Integrated circuit (IC) fabrication is a very complex process involving photolithography as one of the most complex techniques, which is an important driving force to promote the development of IC technology and directly determines performance of the resulting chips.
A typical photolithography process involves embodying the design of a circuit layout being manufactured in a mask and then transferring the circuit layout on a silicon substrate after the circuit layout has been enlarged by a photolithography tool. During this process, however, due to the nature of light and limitations of the actually used projection exposure system, serious energy loss may be caused by limited diffraction or non-linear filtering of the imaging system. That is, optical proximity effect (OPE) occurs, which will inevitably produce distortions during the enlargement and transfer of the circuit layout. Such distortions, particularly for processes of 180-micron node or beyond, may have such a great impact as to lead to failure of the whole process. In order to prevent this from happening, optical proximity correction (OPC) methods are used in this art to perform pre-correction on the circuit layout to compensate for the OPE-caused errors.

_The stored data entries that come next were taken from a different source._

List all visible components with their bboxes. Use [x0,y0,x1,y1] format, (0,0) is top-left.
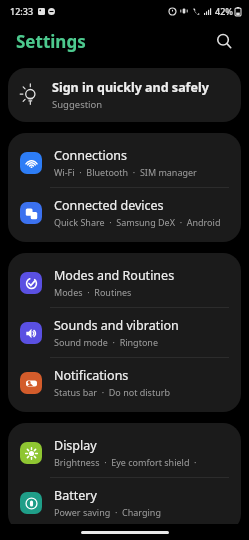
staticText: Wi-Fi · Bluetooth · SIM manager [54,166,197,178]
staticText: Sign in quickly and safely [52,79,209,96]
staticText: Sounds and vibration [54,317,179,334]
staticText: Connections [54,147,127,164]
staticText: Modes · Routines [54,286,132,298]
staticText: Settings [16,30,86,53]
button[interactable]: Search [207,24,241,58]
button[interactable]: Notifications [8,358,241,407]
staticText: Suggestion [52,98,103,111]
button[interactable]: Display [8,428,241,477]
button[interactable]: Battery [8,478,241,524]
button[interactable]: Modes and Routines [8,258,241,307]
staticText: Battery [54,487,97,504]
button[interactable]: Connected devices [8,188,241,237]
staticText: Connected devices [54,197,164,214]
staticText: Power saving · Charging [54,506,161,518]
button[interactable]: Connections [8,138,241,187]
button[interactable]: Sign in quickly and safely [8,68,241,122]
staticText: Display [54,437,97,454]
staticText: Sound mode · Ringtone [54,336,158,348]
staticText: Brightness · Eye comfort shield · Naviga… [54,456,231,468]
staticText: Modes and Routines [54,267,175,284]
staticText: Status bar · Do not disturb [54,386,170,398]
button[interactable]: Sounds and vibration [8,308,241,357]
staticText: 42% [215,5,233,17]
staticText: Quick Share · Samsung DeX · Android Auto [54,216,231,228]
staticText: 12:33 [10,5,34,17]
staticText: Notifications [54,367,129,384]
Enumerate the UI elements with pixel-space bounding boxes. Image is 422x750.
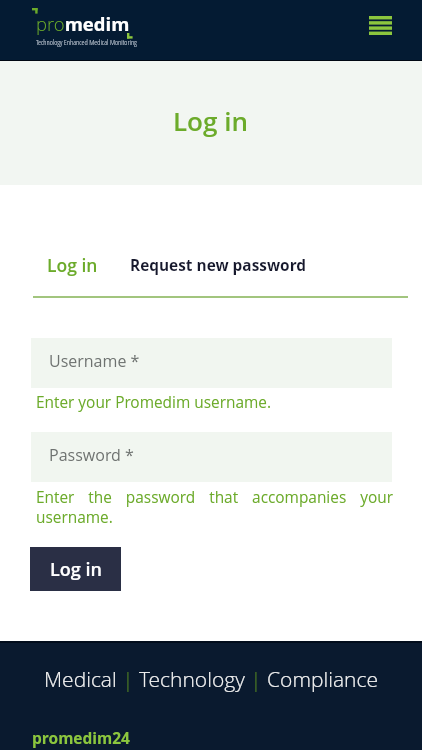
staticText: Technology Enhanced Medical Monitoring bbox=[36, 37, 151, 47]
button[interactable]: Log in bbox=[30, 547, 121, 591]
staticText: Request new password bbox=[130, 255, 307, 276]
staticText: Enter your Promedim username. bbox=[36, 392, 272, 413]
staticText: promedim24 bbox=[32, 727, 130, 748]
staticText: promedim bbox=[36, 11, 151, 36]
button[interactable]: Log in bbox=[0, 250, 115, 291]
staticText: Log in bbox=[50, 557, 102, 582]
button[interactable]: Username * bbox=[31, 338, 392, 388]
staticText: Username * bbox=[49, 350, 140, 372]
staticText: Log in bbox=[47, 253, 98, 277]
staticText: Enter the password that accompanies your… bbox=[36, 487, 393, 528]
button[interactable]: Menu bbox=[365, 12, 396, 39]
staticText: Log in bbox=[173, 103, 248, 138]
staticText: Medical | Technology | Compliance bbox=[44, 665, 378, 694]
button[interactable]: Request new password bbox=[115, 250, 331, 288]
button[interactable]: Password * bbox=[31, 432, 392, 482]
staticText: Password * bbox=[49, 444, 134, 466]
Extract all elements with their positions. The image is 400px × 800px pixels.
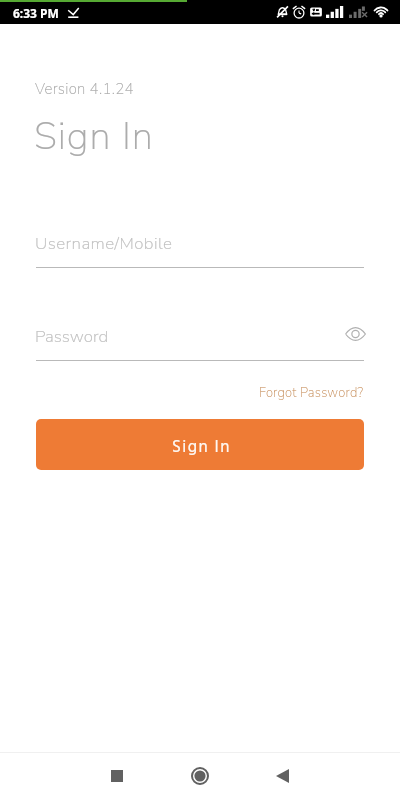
button[interactable]: Back (260, 754, 304, 798)
staticText: Version 4.1.24 (35, 79, 134, 99)
staticText: Sign In (172, 434, 231, 461)
staticText: Username/Mobile (35, 232, 173, 255)
button[interactable]: Show password (342, 323, 368, 345)
button[interactable]: Forgot Password? (251, 376, 364, 402)
button[interactable]: Recents (95, 754, 139, 798)
button[interactable]: Home (178, 754, 222, 798)
button[interactable]: Sign In (36, 419, 364, 470)
staticText: 6:33 PM (13, 5, 59, 21)
staticText: Forgot Password? (259, 384, 364, 402)
staticText: Sign In (34, 111, 154, 163)
staticText: Password (35, 325, 109, 348)
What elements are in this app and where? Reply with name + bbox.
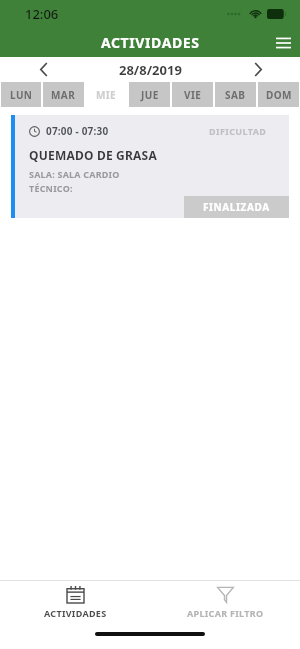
button[interactable]: VIE (172, 82, 213, 107)
staticText: DOM (266, 88, 292, 102)
button[interactable]: Previous day (30, 57, 58, 82)
staticText: TÉCNICO: (29, 182, 73, 194)
button[interactable]: SAB (215, 82, 256, 107)
staticText: ACTIVIDADES (44, 607, 107, 619)
staticText: SALA: SALA CARDIO (29, 168, 120, 180)
staticText: SAB (225, 88, 246, 102)
button[interactable]: JUE (129, 82, 170, 107)
staticText: 12:06 (25, 5, 59, 23)
staticText: 07:00 - 07:30 (46, 124, 109, 138)
button[interactable]: APLICAR FILTRO (150, 581, 300, 623)
staticText: FINALIZADA (203, 200, 270, 214)
staticText: ACTIVIDADES (101, 33, 200, 52)
button[interactable]: 07:00 - 07:30 (11, 115, 289, 218)
button[interactable]: MIE (86, 82, 127, 107)
staticText: LUN (10, 88, 33, 102)
button[interactable]: LUN (1, 82, 41, 107)
staticText: JUE (141, 88, 159, 102)
staticText: MAR (51, 88, 76, 102)
button[interactable]: MAR (43, 82, 84, 107)
button[interactable]: Menu (266, 28, 300, 57)
button[interactable]: DOM (258, 82, 299, 107)
staticText: VIE (184, 88, 202, 102)
staticText: QUEMADO DE GRASA (29, 147, 157, 163)
button[interactable]: Next day (244, 57, 272, 82)
button[interactable]: FINALIZADA (184, 196, 289, 218)
staticText: 28/8/2019 (119, 61, 182, 79)
staticText: DIFICULTAD (209, 125, 267, 137)
button[interactable]: ACTIVIDADES (0, 581, 150, 623)
staticText: APLICAR FILTRO (187, 607, 264, 619)
staticText: MIE (96, 88, 117, 102)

However, there are still a number of limitations associated with these OPC processes. For example, as shown in FIG. 1, in a mask including six first cells a1, a2, a3, a4, a5, a6 and one second cell b, an overlap between the cells b and a4 renders the cell a4 different from the other cells a1, a2, a3, a5 and a6. Further consideration on the effects of optical interference and diffraction reveals that there is also an overlap between the cell b and an interference-diffraction region a3′ of the cell a3. That is, similar to the cell a4, the cell a3 is also different from the other cells. Therefore, in order for the correctness of an OPC process to be performed, differentiation among the cells a1, a2, a3, a4, a5, a6 is needed.